Venus Remedies Limited has received a significant regulatory boost with the United States Food and Drug Administration (US FDA) granting Qualified Infectious Disease Product (QIDP) designation to its novel antibiotic formulation VRP-034. This designation, under the Generating Antibiotic Incentives Now (GAIN) Act, offers substantial benefits, including priority review, fast-track status, and five additional years of market exclusivity upon approval.
About VRP-034
VRP-034 is a novel supramolecular cationic formulation of polymyxin B sulfate, specifically developed to combat bloodstream infections caused by polymyxin B-susceptible strains in adults. It aims to minimize nephrotoxicity, a severe side effect associated with traditional polymyxin therapies, without compromising efficacy.
Key preclinical findings include:
- Up to 70% reduction in nephrotoxicity compared to existing PMB formulations.
- Strong efficacy against resistant pathogens in both lab and animal models.
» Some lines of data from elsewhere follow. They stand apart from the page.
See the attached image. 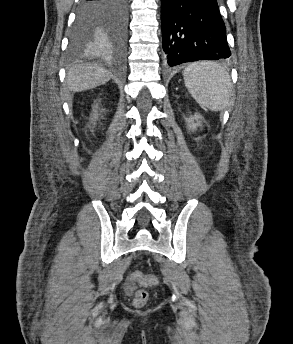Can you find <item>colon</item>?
<instances>
[{
	"label": "colon",
	"instance_id": "5ec220e1",
	"mask_svg": "<svg viewBox=\"0 0 293 344\" xmlns=\"http://www.w3.org/2000/svg\"><path fill=\"white\" fill-rule=\"evenodd\" d=\"M145 280L153 281L154 278L153 277H147L146 275L139 273V272H135V273H132L130 275L129 281L132 284H137V283L145 281ZM147 301H148L147 291L144 289H136L135 294H134V305L136 307H143L146 305Z\"/></svg>",
	"mask_w": 293,
	"mask_h": 344
}]
</instances>
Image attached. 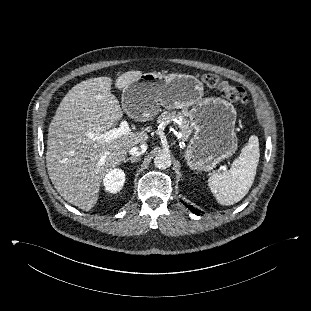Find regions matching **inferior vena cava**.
Returning <instances> with one entry per match:
<instances>
[{
    "mask_svg": "<svg viewBox=\"0 0 311 311\" xmlns=\"http://www.w3.org/2000/svg\"><path fill=\"white\" fill-rule=\"evenodd\" d=\"M147 150V145L145 143H142L140 147L138 146H133L130 150L129 153L133 156H140L142 155L145 151Z\"/></svg>",
    "mask_w": 311,
    "mask_h": 311,
    "instance_id": "inferior-vena-cava-1",
    "label": "inferior vena cava"
}]
</instances>
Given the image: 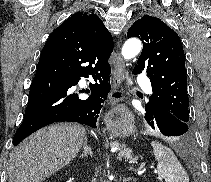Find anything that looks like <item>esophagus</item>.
Masks as SVG:
<instances>
[{"instance_id": "1", "label": "esophagus", "mask_w": 211, "mask_h": 182, "mask_svg": "<svg viewBox=\"0 0 211 182\" xmlns=\"http://www.w3.org/2000/svg\"><path fill=\"white\" fill-rule=\"evenodd\" d=\"M126 74L125 63L118 55L112 72V90L109 94V100L112 105L118 104L124 99L123 93L118 89Z\"/></svg>"}]
</instances>
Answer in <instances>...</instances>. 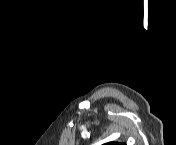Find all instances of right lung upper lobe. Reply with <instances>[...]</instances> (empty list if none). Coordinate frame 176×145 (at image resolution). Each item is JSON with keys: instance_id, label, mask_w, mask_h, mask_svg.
<instances>
[{"instance_id": "right-lung-upper-lobe-1", "label": "right lung upper lobe", "mask_w": 176, "mask_h": 145, "mask_svg": "<svg viewBox=\"0 0 176 145\" xmlns=\"http://www.w3.org/2000/svg\"><path fill=\"white\" fill-rule=\"evenodd\" d=\"M108 145H118V143H108Z\"/></svg>"}]
</instances>
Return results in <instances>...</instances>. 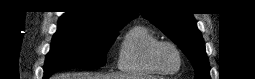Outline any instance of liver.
<instances>
[{
    "label": "liver",
    "instance_id": "6515ba94",
    "mask_svg": "<svg viewBox=\"0 0 255 79\" xmlns=\"http://www.w3.org/2000/svg\"><path fill=\"white\" fill-rule=\"evenodd\" d=\"M53 79H154L150 76H126L121 74H100V73H66L53 76Z\"/></svg>",
    "mask_w": 255,
    "mask_h": 79
}]
</instances>
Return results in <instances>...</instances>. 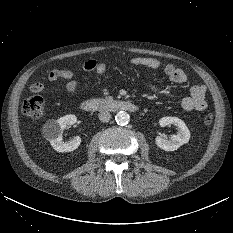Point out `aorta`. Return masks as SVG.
Returning <instances> with one entry per match:
<instances>
[{
	"label": "aorta",
	"mask_w": 233,
	"mask_h": 233,
	"mask_svg": "<svg viewBox=\"0 0 233 233\" xmlns=\"http://www.w3.org/2000/svg\"><path fill=\"white\" fill-rule=\"evenodd\" d=\"M115 121L118 125L124 126L127 125L130 121V116L125 111H119L115 116Z\"/></svg>",
	"instance_id": "762f6f07"
}]
</instances>
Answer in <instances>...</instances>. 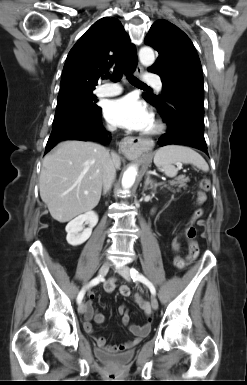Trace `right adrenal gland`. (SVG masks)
Segmentation results:
<instances>
[{
  "label": "right adrenal gland",
  "instance_id": "1",
  "mask_svg": "<svg viewBox=\"0 0 247 385\" xmlns=\"http://www.w3.org/2000/svg\"><path fill=\"white\" fill-rule=\"evenodd\" d=\"M105 194H106V191H104L102 195H105Z\"/></svg>",
  "mask_w": 247,
  "mask_h": 385
}]
</instances>
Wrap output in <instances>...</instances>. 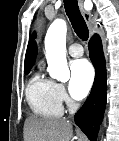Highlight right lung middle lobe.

- Favorable safety profile confirmed through advanced biomarker and organ-on-a-chip technologies.
Company’s R&D Edge
Developed by the Venus Medicine Research Centre (VMRC), the company’s proprietary Renal Guard technology was pivotal in achieving the innovative formulation. This uses kidney-on-a-chip models to study real-time kidney injury biomarkers.
CEO Statement
Saransh Chaudhary, CEO of VMRC, said, “Receiving QIDP designation is a pivotal milestone in our fight against antimicrobial resistance and validates the strength of our scientific approach.”
The development reinforces Venus Remedies’ position as a key player in critical care injectables and highlights its focus on addressing global unmet needs in infectious disease therapies.